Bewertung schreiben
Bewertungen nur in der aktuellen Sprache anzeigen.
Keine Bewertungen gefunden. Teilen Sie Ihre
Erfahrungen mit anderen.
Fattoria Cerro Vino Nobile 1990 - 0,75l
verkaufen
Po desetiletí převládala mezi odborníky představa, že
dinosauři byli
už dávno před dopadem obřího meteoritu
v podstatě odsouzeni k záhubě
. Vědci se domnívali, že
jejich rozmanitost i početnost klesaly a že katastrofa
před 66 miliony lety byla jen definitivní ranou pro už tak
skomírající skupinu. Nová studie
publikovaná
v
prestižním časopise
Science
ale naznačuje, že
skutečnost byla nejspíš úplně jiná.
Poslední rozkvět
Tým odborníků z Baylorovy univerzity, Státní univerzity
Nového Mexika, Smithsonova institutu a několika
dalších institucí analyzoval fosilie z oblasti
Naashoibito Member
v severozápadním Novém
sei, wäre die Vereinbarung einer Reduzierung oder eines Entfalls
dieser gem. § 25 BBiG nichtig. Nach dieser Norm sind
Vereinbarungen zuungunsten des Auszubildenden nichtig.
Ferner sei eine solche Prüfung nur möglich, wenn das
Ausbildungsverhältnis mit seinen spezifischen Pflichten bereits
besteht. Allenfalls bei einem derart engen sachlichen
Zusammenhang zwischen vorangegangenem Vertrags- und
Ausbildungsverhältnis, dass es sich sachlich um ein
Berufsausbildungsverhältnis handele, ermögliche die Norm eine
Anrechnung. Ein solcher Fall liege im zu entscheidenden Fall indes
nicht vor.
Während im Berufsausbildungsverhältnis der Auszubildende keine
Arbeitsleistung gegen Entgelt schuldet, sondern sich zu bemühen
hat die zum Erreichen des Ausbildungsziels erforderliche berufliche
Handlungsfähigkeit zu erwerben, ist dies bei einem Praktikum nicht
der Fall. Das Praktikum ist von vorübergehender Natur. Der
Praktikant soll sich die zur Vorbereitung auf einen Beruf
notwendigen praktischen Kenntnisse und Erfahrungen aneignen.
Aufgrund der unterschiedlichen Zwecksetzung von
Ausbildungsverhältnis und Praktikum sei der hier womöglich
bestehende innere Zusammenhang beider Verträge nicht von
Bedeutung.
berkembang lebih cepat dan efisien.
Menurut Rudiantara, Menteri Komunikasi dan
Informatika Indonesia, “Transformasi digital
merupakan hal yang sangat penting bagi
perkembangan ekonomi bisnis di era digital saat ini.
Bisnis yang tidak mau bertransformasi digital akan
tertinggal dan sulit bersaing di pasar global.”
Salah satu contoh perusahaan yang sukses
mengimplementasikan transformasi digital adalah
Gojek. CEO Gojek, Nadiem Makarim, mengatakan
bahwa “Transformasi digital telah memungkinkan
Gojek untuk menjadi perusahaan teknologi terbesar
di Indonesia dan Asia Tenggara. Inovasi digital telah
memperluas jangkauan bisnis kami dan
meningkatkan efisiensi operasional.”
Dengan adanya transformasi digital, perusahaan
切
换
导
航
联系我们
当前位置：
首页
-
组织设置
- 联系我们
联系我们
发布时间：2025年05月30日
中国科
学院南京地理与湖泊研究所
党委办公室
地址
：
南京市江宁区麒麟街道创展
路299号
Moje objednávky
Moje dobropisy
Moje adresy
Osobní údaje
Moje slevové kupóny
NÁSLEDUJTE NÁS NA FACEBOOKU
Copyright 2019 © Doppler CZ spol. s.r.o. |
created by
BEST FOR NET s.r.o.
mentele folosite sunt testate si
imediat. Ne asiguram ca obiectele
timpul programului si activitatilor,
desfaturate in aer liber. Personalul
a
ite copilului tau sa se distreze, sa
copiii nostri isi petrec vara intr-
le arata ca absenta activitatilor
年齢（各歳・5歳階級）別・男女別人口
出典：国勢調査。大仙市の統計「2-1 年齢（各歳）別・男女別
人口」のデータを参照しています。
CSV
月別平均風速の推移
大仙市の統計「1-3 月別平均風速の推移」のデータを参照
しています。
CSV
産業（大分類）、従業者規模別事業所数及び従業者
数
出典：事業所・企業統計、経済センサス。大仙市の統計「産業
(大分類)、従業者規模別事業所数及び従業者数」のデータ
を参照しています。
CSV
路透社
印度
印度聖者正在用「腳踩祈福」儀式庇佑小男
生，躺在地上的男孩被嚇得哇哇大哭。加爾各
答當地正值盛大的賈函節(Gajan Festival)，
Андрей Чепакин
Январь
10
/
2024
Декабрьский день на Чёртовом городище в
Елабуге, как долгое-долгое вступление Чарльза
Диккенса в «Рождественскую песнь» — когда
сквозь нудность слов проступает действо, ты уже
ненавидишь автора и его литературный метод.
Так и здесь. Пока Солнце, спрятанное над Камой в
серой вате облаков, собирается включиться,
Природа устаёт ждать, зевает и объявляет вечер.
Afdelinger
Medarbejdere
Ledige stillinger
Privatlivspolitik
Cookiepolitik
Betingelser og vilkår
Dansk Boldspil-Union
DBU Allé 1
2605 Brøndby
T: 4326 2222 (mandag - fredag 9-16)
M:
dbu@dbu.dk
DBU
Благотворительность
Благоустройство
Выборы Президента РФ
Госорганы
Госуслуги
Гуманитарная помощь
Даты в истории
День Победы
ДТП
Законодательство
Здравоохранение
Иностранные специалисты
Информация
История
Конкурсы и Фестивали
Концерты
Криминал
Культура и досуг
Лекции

==*==

- Aim of the task: Repeat the lines above with every word intact.

- Response below:
Bewertung schreiben
Bewertungen nur in der aktuellen Sprache anzeigen.
Keine Bewertungen gefunden. Teilen Sie Ihre
Erfahrungen mit anderen.
Fattoria Cerro Vino Nobile 1990 - 0,75l
verkaufen
Po desetiletí převládala mezi odborníky představa, že
dinosauři byli
už dávno před dopadem obřího meteoritu
v podstatě odsouzeni k záhubě
. Vědci se domnívali, že
jejich rozmanitost i početnost klesaly a že katastrofa
před 66 miliony lety byla jen definitivní ranou pro už tak
skomírající skupinu. Nová studie
publikovaná
v
prestižním časopise
Science
ale naznačuje, že
skutečnost byla nejspíš úplně jiná.
Poslední rozkvět
Tým odborníků z Baylorovy univerzity, Státní univerzity
Nového Mexika, Smithsonova institutu a několika
dalších institucí analyzoval fosilie z oblasti
Naashoibito Member
v severozápadním Novém
sei, wäre die Vereinbarung einer Reduzierung oder eines Entfalls
dieser gem. § 25 BBiG nichtig. Nach dieser Norm sind
Vereinbarungen zuungunsten des Auszubildenden nichtig.
Ferner sei eine solche Prüfung nur möglich, wenn das
Ausbildungsverhältnis mit seinen spezifischen Pflichten bereits
besteht. Allenfalls bei einem derart engen sachlichen
Zusammenhang zwischen vorangegangenem Vertrags- und
Ausbildungsverhältnis, dass es sich sachlich um ein
Berufsausbildungsverhältnis handele, ermögliche die Norm eine
Anrechnung. Ein solcher Fall liege im zu entscheidenden Fall indes
nicht vor.
Während im Berufsausbildungsverhältnis der Auszubildende keine
Arbeitsleistung gegen Entgelt schuldet, sondern sich zu bemühen
hat die zum Erreichen des Ausbildungsziels erforderliche berufliche
Handlungsfähigkeit zu erwerben, ist dies bei einem Praktikum nicht
der Fall. Das Praktikum ist von vorübergehender Natur. Der
Praktikant soll sich die zur Vorbereitung auf einen Beruf
notwendigen praktischen Kenntnisse und Erfahrungen aneignen.
Aufgrund der unterschiedlichen Zwecksetzung von
Ausbildungsverhältnis und Praktikum sei der hier womöglich
bestehende innere Zusammenhang beider Verträge nicht von
Bedeutung.
berkembang lebih cepat dan efisien.
Menurut Rudiantara, Menteri Komunikasi dan
Informatika Indonesia, “Transformasi digital
merupakan hal yang sangat penting bagi
perkembangan ekonomi bisnis di era digital saat ini.
Bisnis yang tidak mau bertransformasi digital akan
tertinggal dan sulit bersaing di pasar global.”
Salah satu contoh perusahaan yang sukses
mengimplementasikan transformasi digital adalah
Gojek. CEO Gojek, Nadiem Makarim, mengatakan
bahwa “Transformasi digital telah memungkinkan
Gojek untuk menjadi perusahaan teknologi terbesar
di Indonesia dan Asia Tenggara. Inovasi digital telah
memperluas jangkauan bisnis kami dan
meningkatkan efisiensi operasional.”
Dengan adanya transformasi digital, perusahaan
切
换
导
航
联系我们
当前位置：
首页
-
组织设置
- 联系我们
联系我们
发布时间：2025年05月30日
中国科
学院南京地理与湖泊研究所
党委办公室
地址
：
南京市江宁区麒麟街道创展
路299号
Moje objednávky
Moje dobropisy
Moje adresy
Osobní údaje
Moje slevové kupóny
NÁSLEDUJTE NÁS NA FACEBOOKU
Copyright 2019 © Doppler CZ spol. s.r.o. |
created by
BEST FOR NET s.r.o.
mentele folosite sunt testate si
imediat. Ne asiguram ca obiectele
timpul programului si activitatilor,
desfaturate in aer liber. Personalul
a
ite copilului tau sa se distreze, sa
copiii nostri isi petrec vara intr-
le arata ca absenta activitatilor
年齢（各歳・5歳階級）別・男女別人口
出典：国勢調査。大仙市の統計「2-1 年齢（各歳）別・男女別
人口」のデータを参照しています。
CSV
月別平均風速の推移
大仙市の統計「1-3 月別平均風速の推移」のデータを参照
しています。
CSV
産業（大分類）、従業者規模別事業所数及び従業者
数
出典：事業所・企業統計、経済センサス。大仙市の統計「産業
(大分類)、従業者規模別事業所数及び従業者数」のデータ
を参照しています。
CSV
路透社
印度
印度聖者正在用「腳踩祈福」儀式庇佑小男
生，躺在地上的男孩被嚇得哇哇大哭。加爾各
答當地正值盛大的賈函節(Gajan Festival)，
Андрей Чепакин
Январь
10
/
2024
Декабрьский день на Чёртовом городище в
Елабуге, как долгое-долгое вступление Чарльза
Диккенса в «Рождественскую песнь» — когда
сквозь нудность слов проступает действо, ты уже
ненавидишь автора и его литературный метод.
Так и здесь. Пока Солнце, спрятанное над Камой в
серой вате облаков, собирается включиться,
Природа устаёт ждать, зевает и объявляет вечер.
Afdelinger
Medarbejdere
Ledige stillinger
Privatlivspolitik
Cookiepolitik
Betingelser og vilkår
Dansk Boldspil-Union
DBU Allé 1
2605 Brøndby
T: 4326 2222 (mandag - fredag 9-16)
M:
dbu@dbu.dk
DBU
Благотворительность
Благоустройство
Выборы Президента РФ
Госорганы
Госуслуги
Гуманитарная помощь
Даты в истории
День Победы
ДТП
Законодательство
Здравоохранение
Иностранные специалисты
Информация
История
Конкурсы и Фестивали
Концерты
Криминал
Культура и досуг
Лекции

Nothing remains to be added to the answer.